This was a 'two man live' meaning there were only two bands playing, and that meant they could play long sets - a rarity in Japan.

I had been to O-Nest on the previous night and seen Jimanica play an amazing set, just him on drums and triggering samples from his kit. Tonight he was joined by Itoken and YMG who make up the unit d.v.d. In d.v.d, Jimanica and Itoken trigger visual samples from their drums, along with visual artist YMG on laptop and electronic toys. It's hard to know whether these guys are primarily a band or a digital art project. The music is a tight math-rock-like percussion extravaganza with digital sounds. Still managing to stick tightly together, they sometimes compete against each other with simple computer games like pong and pinball which are triggered by their drums and projected on the large screen behind them. At one point, YMG produced a Tenori-on and announced that he wanted to show Japanese technology to the Live From Tokyo documentary crew from America who were filming the show. I was surprised to see a musician actually using this toy live, though I suspect that Yamaha must have given it to them.
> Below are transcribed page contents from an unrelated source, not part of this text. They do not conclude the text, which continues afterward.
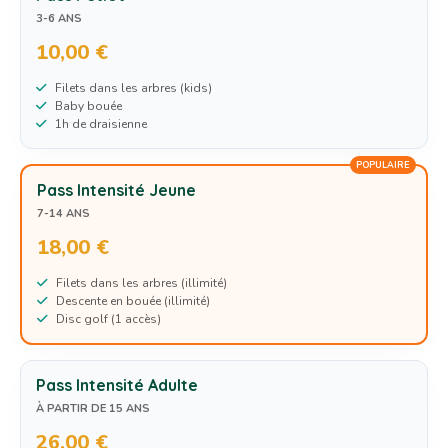
3-6 ANS
10,00 €
Filets dans les arbres (kids)
Baby bouée
1h de draisienne
POPULAIRE
Pass Intensité Jeune
7-14 ANS
18,00 €
Filets dans les arbres (illimité)
Descente en bouée (illimité)
Disc golf (1 accès)
Pass Intensité Adulte
À PARTIR DE 15 ANS
26,00 €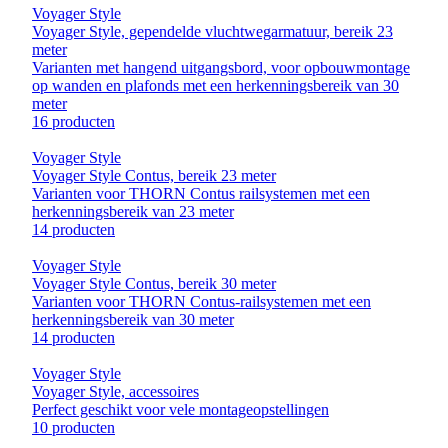
Voyager Style
Voyager Style, gependelde vluchtwegarmatuur, bereik 23
meter
Varianten met hangend uitgangsbord, voor opbouwmontage
op wanden en plafonds met een herkenningsbereik van 30
meter
16 producten
Voyager Style
Voyager Style Contus, bereik 23 meter
Varianten voor THORN Contus railsystemen met een
herkenningsbereik van 23 meter
14 producten
Voyager Style
Voyager Style Contus, bereik 30 meter
Varianten voor THORN Contus-railsystemen met een
herkenningsbereik van 30 meter
14 producten
Voyager Style
Voyager Style, accessoires
Perfect geschikt voor vele montageopstellingen
10 producten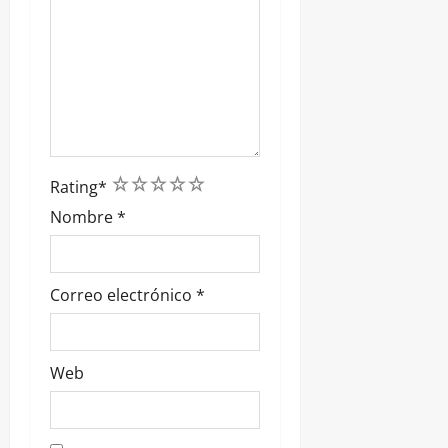
1
2
3
4
5
Rating
*
Nombre
*
Correo electrónico
*
Web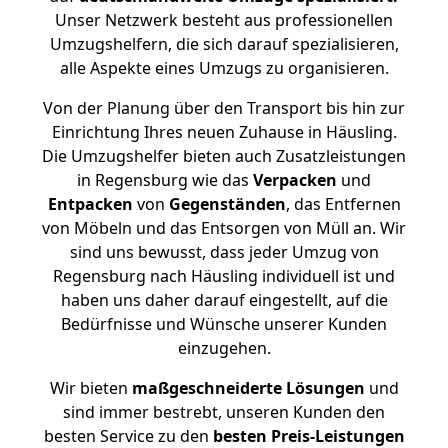
Unser Netzwerk besteht aus professionellen
Umzugshelfern, die sich darauf spezialisieren,
alle Aspekte eines Umzugs zu organisieren.
Von der Planung über den Transport bis hin zur
Einrichtung Ihres neuen Zuhause in Häusling.
Die Umzugshelfer bieten auch Zusatzleistungen
in Regensburg wie das
Verpacken
und
Entpacken
von
Gegenständen
, das Entfernen
von Möbeln und das Entsorgen von Müll an. Wir
sind uns bewusst, dass jeder Umzug von
Regensburg nach Häusling individuell ist und
haben uns daher darauf eingestellt, auf die
Bedürfnisse und Wünsche unserer Kunden
einzugehen.
Wir bieten
maßgeschneiderte Lösungen
und
sind immer bestrebt, unseren Kunden den
besten Service zu den
besten Preis-Leistungen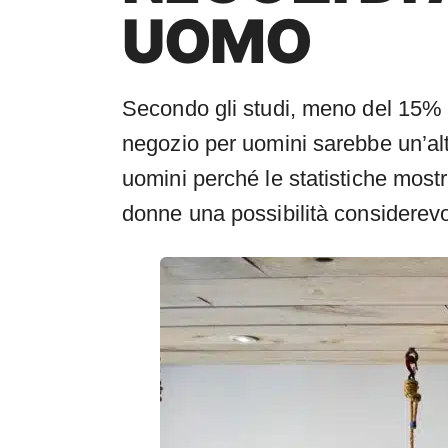
UOMO
Secondo gli studi, meno del 15% 
negozio per uomini sarebbe un’alt
uomini perché le statistiche mostr
donne una possibilità considerevol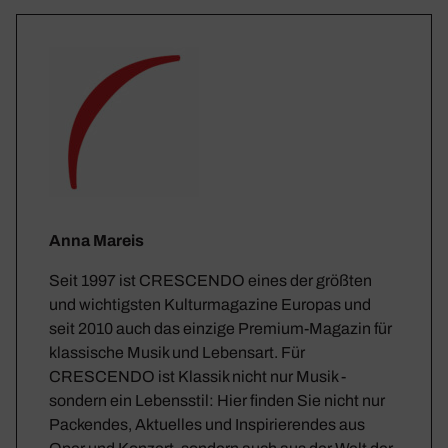
Anna Mareis
Seit 1997 ist CRESCENDO eines der größten
und wichtigsten Kulturmagazine Europas und
seit 2010 auch das einzige Premium-Magazin für
klassische Musik und Lebensart. Für
CRESCENDO ist Klassik nicht nur Musik -
sondern ein Lebensstil: Hier finden Sie nicht nur
Packendes, Aktuelles und Inspirierendes aus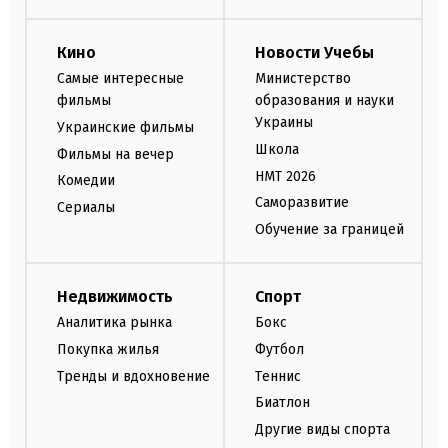
Кино
Новости Учебы
Самые интересные
Министерство
фильмы
образования и науки
Украины
Украинские фильмы
Школа
Фильмы на вечер
НМТ 2026
Комедии
Саморазвитие
Сериалы
Обучение за границей
Недвижимость
Спорт
Аналитика рынка
Бокс
Покупка жилья
Футбол
Тренды и вдохновение
Теннис
Биатлон
Другие виды спорта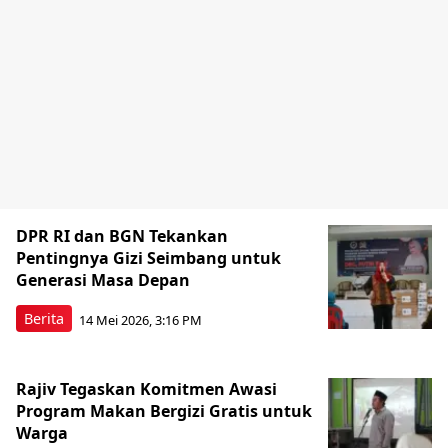
DPR RI dan BGN Tekankan
Pentingnya Gizi Seimbang untuk
Generasi Masa Depan
Berita
14 Mei 2026, 3:16 PM
Rajiv Tegaskan Komitmen Awasi
Program Makan Bergizi Gratis untuk
Warga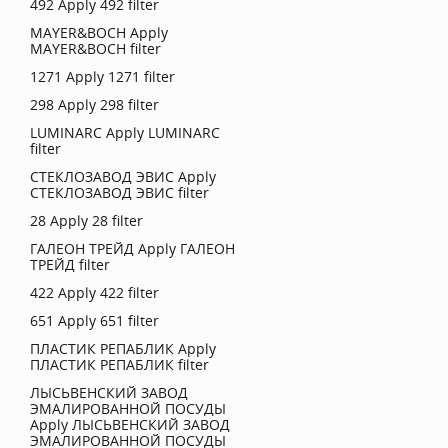
492
Apply 492 filter
MAYER&BOCH
Apply
MAYER&BOCH filter
1271
Apply 1271 filter
298
Apply 298 filter
LUMINARC
Apply LUMINARC
filter
СТЕКЛОЗАВОД ЭВИС
Apply
СТЕКЛОЗАВОД ЭВИС filter
28
Apply 28 filter
ГАЛЕОН ТРЕЙД
Apply ГАЛЕОН
ТРЕЙД filter
422
Apply 422 filter
651
Apply 651 filter
ПЛАСТИК РЕПАБЛИК
Apply
ПЛАСТИК РЕПАБЛИК filter
ЛЫСЬВЕНСКИЙ ЗАВОД
ЭМАЛИРОВАННОЙ ПОСУДЫ
Apply ЛЫСЬВЕНСКИЙ ЗАВОД
ЭМАЛИРОВАННОЙ ПОСУДЫ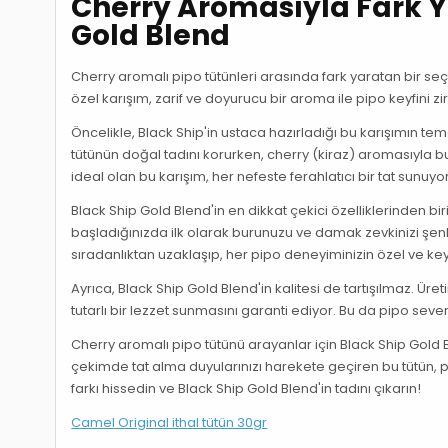
Cherry Aromasıyla Fark Y
Gold Blend
Cherry aromalı pipo tütünleri arasında fark yaratan bir seç
özel karışım, zarif ve doyurucu bir aroma ile pipo keyfini zir
Öncelikle, Black Ship'in ustaca hazırladığı bu karışımın tem
tütünün doğal tadını korurken, cherry (kiraz) aromasıyla b
ideal olan bu karışım, her nefeste ferahlatıcı bir tat sunuyor
Black Ship Gold Blend'in en dikkat çekici özelliklerinden 
başladığınızda ilk olarak burunuzu ve damak zevkinizi şenl
sıradanlıktan uzaklaşıp, her pipo deneyiminizin özel ve keyi
Ayrıca, Black Ship Gold Blend'in kalitesi de tartışılmaz. Ü
tutarlı bir lezzet sunmasını garanti ediyor. Bu da pipo sev
Cherry aromalı pipo tütünü arayanlar için Black Ship Gold
çekimde tat alma duyularınızı harekete geçiren bu tütün, pi
farkı hissedin ve Black Ship Gold Blend'in tadını çıkarın!
Camel Original ithal tütün 30gr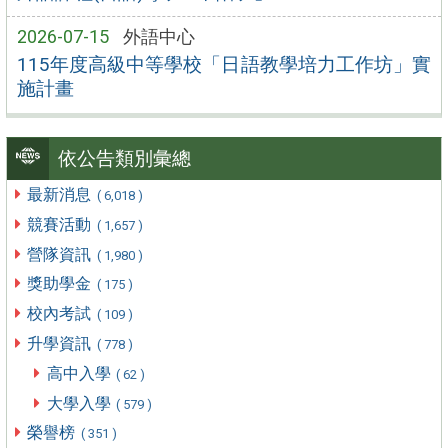
2026-07-15
外語中心
115年度高級中等學校「日語教學培力工作坊」實
施計畫
依公告類別彙總
最新消息
( 6,018 )
競賽活動
( 1,657 )
營隊資訊
( 1,980 )
獎助學金
( 175 )
校內考試
( 109 )
升學資訊
( 778 )
高中入學
( 62 )
大學入學
( 579 )
榮譽榜
( 351 )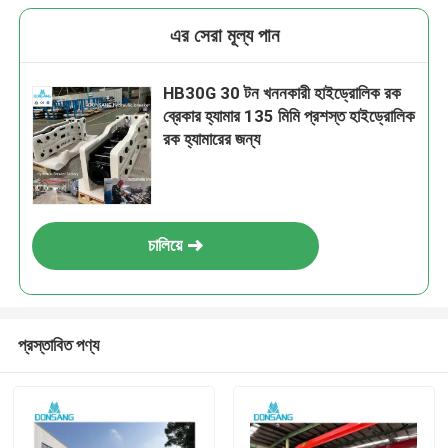
এর সেরা মূল্য পান
HB30G 30 টন খননকারী হাইড্রোলিক রক
ব্রেকার হ্যামার 135 মিমি প্রশস্ত হাইড্রোলিক
রক হ্যামারের জন্য
চালিয়ে
প্রস্তাবিত পণ্য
If you know me at all, you know that I love Tenniscoats.
Saya and Takashi Ueno make warm, japanese free-folk-naïve-pop. Saya, with her sweet if unconventional voice and analogue keyboards, and Takashi's original style of playing guitar, saxophone and all kinds of instruments. I've even seen him play the harp! Anyway, tonight he stuck to the guitar and the duo were joined onstage by another duo, Secai.
Secai are NSD and Dasman and together they make atmospheric abstract breakbeats (secai - mammoth mp3). Tenniscoats are known for great collaborations such as with Tape and DJ Klock, Saya with Nikaidoh Kazumi and Satomi from Deerhoof, and Takashi with almost everyone in the Japanese music underground.
With Secai, they've hit upon a beautiful combination of ambient sounds, beats, and the Tennsicoats sound. I was lost in their sound world throughout their long set of songs mostly from the new Tenniscoats & Secai album, causing goosebumps, goofy smiles and slow body-swaying from the audience. In the last song, Saya suddenly held the microphone out to Kiyokazu from Andersens who was standing in the front row and who tried to sing along with the song with help from Saya. It didn't really work out and Saya left the stage in a ball of embarassment. I was glad some of the usual charming Tenniscoats clumsiness could find its way into the performance.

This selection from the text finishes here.